:: EXCERPTED DATA

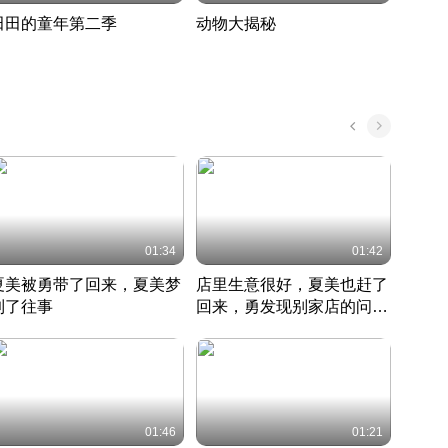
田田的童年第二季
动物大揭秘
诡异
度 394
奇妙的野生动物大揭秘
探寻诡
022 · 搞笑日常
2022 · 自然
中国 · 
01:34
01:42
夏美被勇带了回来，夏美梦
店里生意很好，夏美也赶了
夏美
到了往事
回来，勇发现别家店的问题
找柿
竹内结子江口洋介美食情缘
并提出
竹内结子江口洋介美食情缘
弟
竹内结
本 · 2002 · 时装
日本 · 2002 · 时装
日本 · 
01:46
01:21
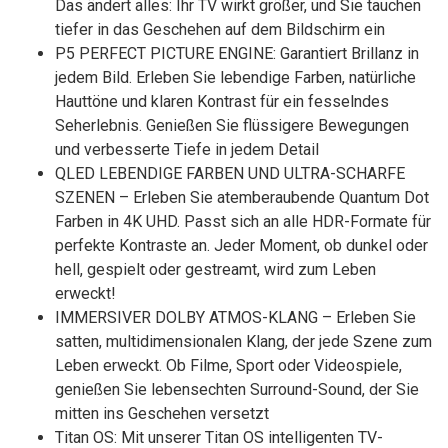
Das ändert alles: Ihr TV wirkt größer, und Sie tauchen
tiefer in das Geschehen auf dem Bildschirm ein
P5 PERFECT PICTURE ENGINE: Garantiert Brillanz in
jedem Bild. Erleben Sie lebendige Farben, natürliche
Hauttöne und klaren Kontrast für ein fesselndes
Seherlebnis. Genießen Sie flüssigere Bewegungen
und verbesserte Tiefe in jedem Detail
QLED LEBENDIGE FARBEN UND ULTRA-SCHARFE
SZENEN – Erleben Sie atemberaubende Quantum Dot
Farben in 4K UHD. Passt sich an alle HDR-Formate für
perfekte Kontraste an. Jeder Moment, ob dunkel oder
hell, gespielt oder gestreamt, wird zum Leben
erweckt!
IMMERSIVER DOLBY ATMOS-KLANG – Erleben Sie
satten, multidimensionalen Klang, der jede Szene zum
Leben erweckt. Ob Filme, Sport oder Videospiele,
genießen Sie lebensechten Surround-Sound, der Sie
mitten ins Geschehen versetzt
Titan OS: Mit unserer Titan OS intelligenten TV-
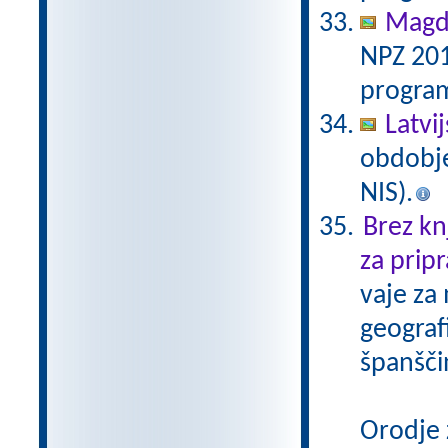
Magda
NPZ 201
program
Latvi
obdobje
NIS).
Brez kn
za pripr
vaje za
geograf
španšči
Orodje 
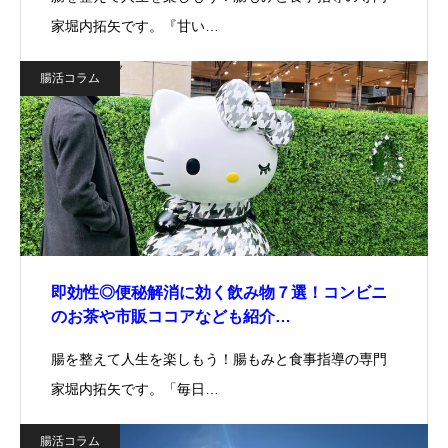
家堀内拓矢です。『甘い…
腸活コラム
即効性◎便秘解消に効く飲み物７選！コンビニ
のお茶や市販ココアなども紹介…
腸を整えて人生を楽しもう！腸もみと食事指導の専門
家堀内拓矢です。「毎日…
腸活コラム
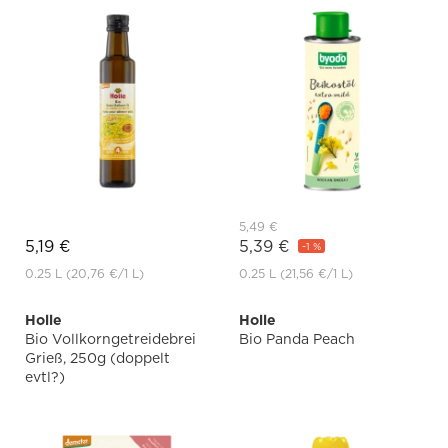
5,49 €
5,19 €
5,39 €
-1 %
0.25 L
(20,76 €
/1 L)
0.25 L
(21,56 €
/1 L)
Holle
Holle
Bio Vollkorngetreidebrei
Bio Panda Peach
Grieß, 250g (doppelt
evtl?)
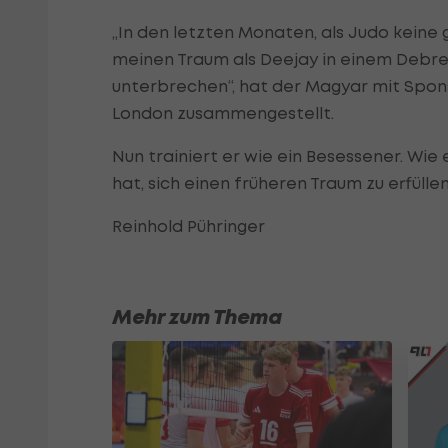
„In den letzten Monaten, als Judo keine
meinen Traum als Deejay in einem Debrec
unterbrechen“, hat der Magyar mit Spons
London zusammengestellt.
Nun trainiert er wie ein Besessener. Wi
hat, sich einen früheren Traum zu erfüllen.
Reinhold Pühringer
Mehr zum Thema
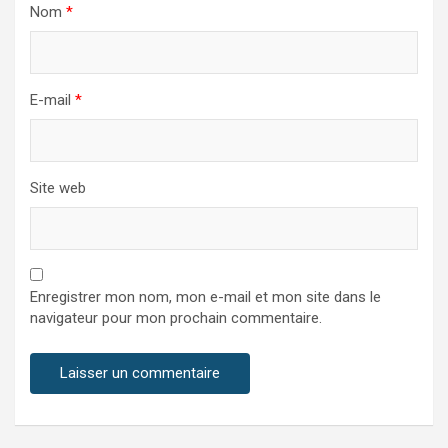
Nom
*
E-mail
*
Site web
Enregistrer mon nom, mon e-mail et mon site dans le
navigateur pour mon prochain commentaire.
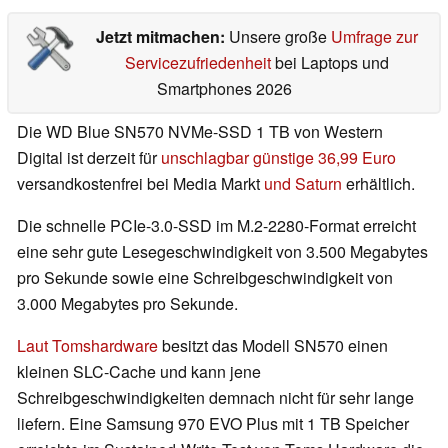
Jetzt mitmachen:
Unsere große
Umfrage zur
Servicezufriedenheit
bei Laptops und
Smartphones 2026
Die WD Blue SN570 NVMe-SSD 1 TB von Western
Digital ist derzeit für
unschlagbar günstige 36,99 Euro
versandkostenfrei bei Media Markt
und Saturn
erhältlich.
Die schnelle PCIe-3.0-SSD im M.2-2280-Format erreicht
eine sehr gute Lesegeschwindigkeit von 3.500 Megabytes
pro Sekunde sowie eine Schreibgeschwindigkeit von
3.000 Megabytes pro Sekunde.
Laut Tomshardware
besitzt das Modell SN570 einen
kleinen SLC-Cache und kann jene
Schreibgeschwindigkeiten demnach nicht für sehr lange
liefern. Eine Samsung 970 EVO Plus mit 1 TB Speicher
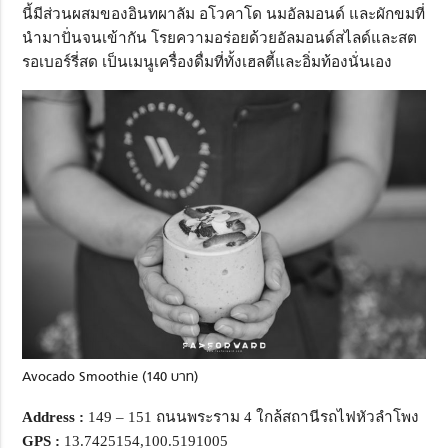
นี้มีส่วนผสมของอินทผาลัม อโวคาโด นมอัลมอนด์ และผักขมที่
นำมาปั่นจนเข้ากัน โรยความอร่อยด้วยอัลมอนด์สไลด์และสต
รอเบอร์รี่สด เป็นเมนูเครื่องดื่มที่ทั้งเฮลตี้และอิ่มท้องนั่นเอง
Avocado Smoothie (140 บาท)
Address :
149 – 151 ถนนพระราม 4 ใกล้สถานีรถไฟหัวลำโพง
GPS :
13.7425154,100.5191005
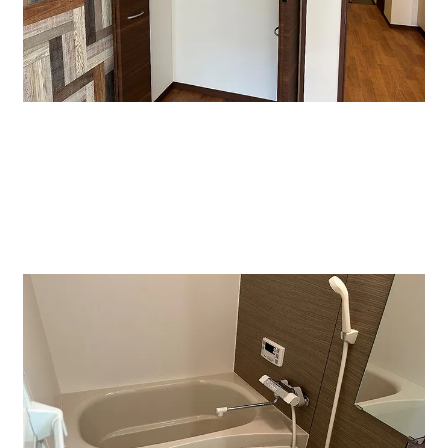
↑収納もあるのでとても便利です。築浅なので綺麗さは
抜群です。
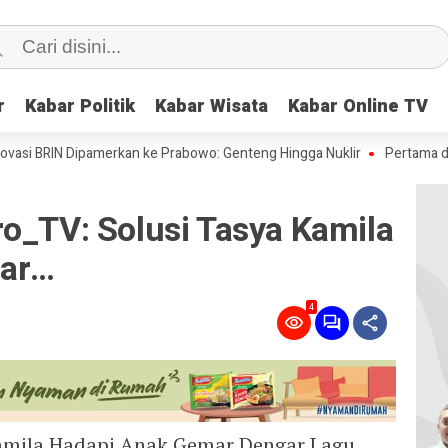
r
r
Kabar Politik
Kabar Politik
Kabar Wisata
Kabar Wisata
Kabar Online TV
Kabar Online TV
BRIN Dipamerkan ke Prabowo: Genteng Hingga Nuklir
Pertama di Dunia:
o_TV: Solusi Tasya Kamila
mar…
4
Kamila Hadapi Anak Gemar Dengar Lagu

::::

INSTRUCTIONS FOR THE TASK » Please copy only the lines from the one that contains "pro Sekunde sowie" through the last line of the records, exactly, and keep every picture out of the copy.

RESPONSE TO THIS EXERCISE »
pro Sekunde sowie eine Schreibgeschwindigkeit von
3.000 Megabytes pro Sekunde.
Laut Tomshardware
besitzt das Modell SN570 einen
kleinen SLC-Cache und kann jene
Schreibgeschwindigkeiten demnach nicht für sehr lange
liefern. Eine Samsung 970 EVO Plus mit 1 TB Speicher
นี้มีส่วนผสมของอินทผาลัม อโวคาโด นมอัลมอนด์ และผักขมที่
นำมาปั่นจนเข้ากัน โรยความอร่อยด้วยอัลมอนด์สไลด์และสต
รอเบอร์รี่สด เป็นเมนูเครื่องดื่มที่ทั้งเฮลตี้และอิ่มท้องนั่นเอง
Avocado Smoothie (140 บาท)
Address :
149 – 151 ถนนพระราม 4 ใกล้สถานีรถไฟหัวลำโพง
GPS :
13.7425154,100.5191005
↑収納もあるのでとても便利です。築浅なので綺麗さは
抜群です。
r
r
Kabar Politik
Kabar Politik
Kabar Wisata
Kabar Wisata
Kabar Online TV
Kabar Online TV
BRIN Dipamerkan ke Prabowo: Genteng Hingga Nuklir
Pertama di Dunia:
o_TV: Solusi Tasya Kamila
mar…
4
Kamila Hadapi Anak Gemar Dengar Lagu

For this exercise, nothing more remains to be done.